Like eight instruments playing in an orchestra, only, humans can only play the one instrument safely and elves can play eight at once without sounding like a dying cat.

And just like he always tells us that an enchantment of a Wind used by a user of said Wind is typically more efficient (e.g. Johann's Hysh-enchanted arm would be stronger against undead or demons when used by a Hysh user), I imagine a resulting Qhaysh enchantment would be best if we, you know, actually knew how the damn thing worked.
Bad example, aside from using a computer, I can also rig a rube goldberg machine to play instruments. Youtube is full of that stuff including one that has somebody rig a car with some sticks and hit instruments as they are going at high speed.

And while I don't claim resulting high magic with our machine would be the best, I do think it is possible. Mostly. We should take look at high magic first I think.

At any rate what we are doing with Waysone is actually fairly similar to what I imagine our work would end up looking like altough with 8 winds rather than runes an like. Might end up as a tower or something. Depends on high magic I suppose.

But still that would be an advancement for the collages no?
 
Bad example, aside from using a computer, I can also rig a rube goldberg machine to play instruments. Youtube is full of that stuff including one that has somebody rig a car with some sticks and hit instruments as they are going at high speed.

And while I don't claim resulting high magic with our machine would be the best, I do think it is possible. Mostly. We should take look at high magic first I think.
The thing that is missing from the analogy is that the instruments are partially made out of snakes that hate you and your machine and are sometimes actively trying to kill you or sabotage your machine.
 
Generally high magic needs someone making the winds play nice, a enchantment would need it's own mechanism to make 8 enchantments play nice to get a coherent end result.
I think just having 8 enchantments go off Simultaneously next to each other might be a bit much.
As for the waystones? The whole way the leylines work is to abuse how the winds interact with each other and dhar to not have to actually wrangle them but have them wrangle each other.
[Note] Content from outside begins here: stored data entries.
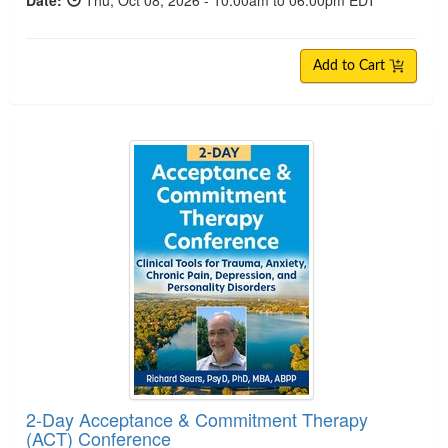
Date:
Thu, Oct 08, 2026 - 10:00am to 06:00pm EDT
Add to Cart
2-Day Acceptance & Commitment Therapy (ACT)
2-Day Acceptance & Commitment Therapy
(ACT) Conference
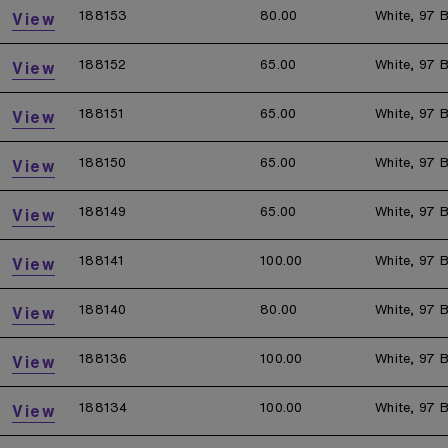
188153
80.00
White, 97 B
View
188152
65.00
White, 97 B
View
188151
65.00
White, 97 B
View
188150
65.00
White, 97 B
View
188149
65.00
White, 97 B
View
188141
100.00
White, 97 B
View
188140
80.00
White, 97 B
View
188136
100.00
White, 97 B
View
188134
100.00
White, 97 B
View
The storage and release mechanism are still the most complicated part of a waystone and they don't even try to be high magic.
 
Bad example, aside from using a computer, I can also rig a rube goldberg machine to play instruments. Youtube is full of that stuff including one that has somebody rig a car with some sticks and hit instruments as they are going at high speed.
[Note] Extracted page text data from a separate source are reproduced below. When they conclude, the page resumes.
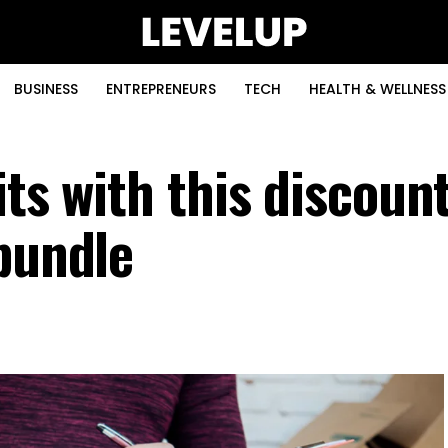
BUSINESS
ENTREPRENEURS
TECH
HEALTH & WELLNESS
its with this discoun
 bundle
And while I don't claim resulting high magic with our machine would be the best, I do think it is possible. Mostly. We should take look at high magic first I think.
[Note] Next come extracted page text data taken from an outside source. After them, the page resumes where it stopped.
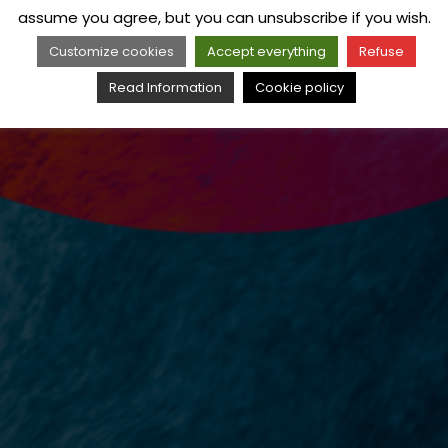
assume you agree, but you can unsubscribe if you wish.
Customize cookies
Accept everything
Refuse
Read Information
Cookie policy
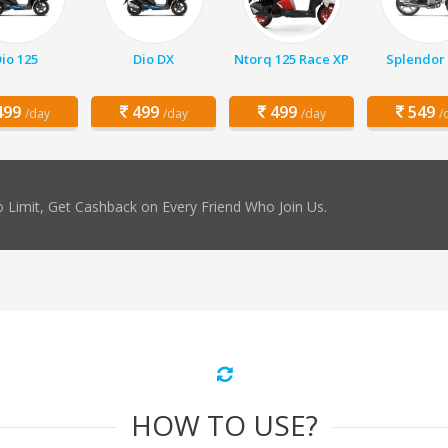
io 125
Dio DX
Ntorq 125 Race XP
Splendor 
99
499
499
549
/day
/day
/day
/
 Limit, Get Cashback on Every Friend Who Join Us.
HOW TO USE?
At any rate what we are doing with Waysone is actually fairly similar to what I imagine our work would end up looking like altough with 8 winds rather than runes an like. Might end up as a tower or something. Depends on high magic I suppose.

But still that would be an advancement for the collages no?

Way, way back when we were talking about making an alarm system for K8P before we took the Dum job @Boney told us that any kind of 'magic that does magic' enchantment is Tzeench bait even if we could manage it. Since I know this will be brought up, I think the reason Waystones do not count for that is that they are not producing physical effects, they are not doing spells with the magic that is passing through the network, they are just moving it along, like an arcane sewage system
 
Did we get everything we want out of apparition binding? Because I feel like we could definitely bind a second batch of knights for a different spell.

Having more battle magic than melkoth's seems pretty valuable and binding like 5 or 10 knights for that seems like it would be effective, between our ability to teleport anywhere on the battlefield and also go invisible while our knights wreak havoc.

I get why we went for a defender style spell initially, but making a more offensive battle magic variant still seems like it could be in the cards.